To solve for the inverse sine of \(-\frac{\sqrt{2}}{2}\), we look for an angle within this range whose sine is \(-\frac{\sqrt{2}}{2}\). The angle that satisfies \( \sin(y) = -\frac{\sqrt{2}}{2} \) is \(-\frac{\pi}{4}\). This is because, in the fourth quadrant, the sine is negative, and \(\pi/4\) is the reference angle for \(\sqrt{2}/2\). When flipped to the fourth quadrant, we find \( y = -\frac{\pi}{4} \).

• Remember, sine is negative in the third and fourth quadrants.
• Inverse sine is used to "undo" the sine function to find the angle.

The inverse cosine function, noted as \( \cos^{-1}(x) \), helps in determining the angle whose cosine is a specific number \( x \). Its range is from \(0\) to \(\pi\), covering angles in the first and second quadrants. The inverse cosine gives a unique angle from this range, making it easier for calculations and avoiding ambiguity.

In the exercise, for \( \cos^{-1}(-\frac{1}{2}) \), we're tasked to find an angle \( y \) within \(0\) to \(\pi\) with a cosine of \(-\frac{1}{2}\). Since cosine is negative in the second quadrant, we know \(-\frac{1}{2}\) is found at the angle \( \frac{2\pi}{3} \). This means the cosine of \( \frac{2\pi}{3} \) equals \(-\frac{1}{2}\), allowing us to conclude that \( \cos^{-1}(-\frac{1}{2}) = \frac{2\pi}{3} \).

• Cosine is positive in the first quadrant but negative in the second.
• Inverse cosine efficiently provides a definitive angle without confusion.

The inverse tangent function, expressed as \( \tan^{-1}(x) \), is essential for finding the angle whose tangent equals a given real number \( x \). This function works within the range \(-\frac{\pi}{2}\) to \(\frac{\pi}{2}\), meaning it only considers angles from the fourth quadrant up to the first quadrant. These constraints ensure precision and prevent overlap with other possible angle solutions.

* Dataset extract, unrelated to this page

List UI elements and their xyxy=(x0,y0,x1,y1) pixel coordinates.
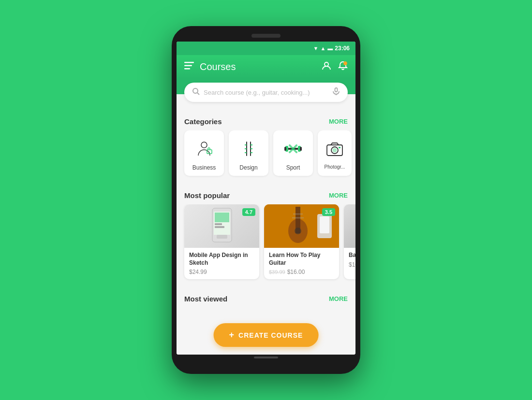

In the problem involving \( \tan^{-1}(-\sqrt{3}) \), we're finding an angle \( y \) in the specified range that satisfies \( \tan(y) = -\sqrt{3} \). We know that \(\tan(\frac{\pi}{3}) = \sqrt{3}\), and since we need a negative value, \( y = -\frac{\pi}{3} \) is the solution. Here, \(\tan(y)\) is negative in the fourth quadrant, giving us \(-\sqrt{3}\) for \( y = -\frac{\pi}{3} \).

• Recall that tangent is positive in the first and third quadrants, but negative in the second and fourth.
• Reverse tangent function can handle all real number inputs due to its nature.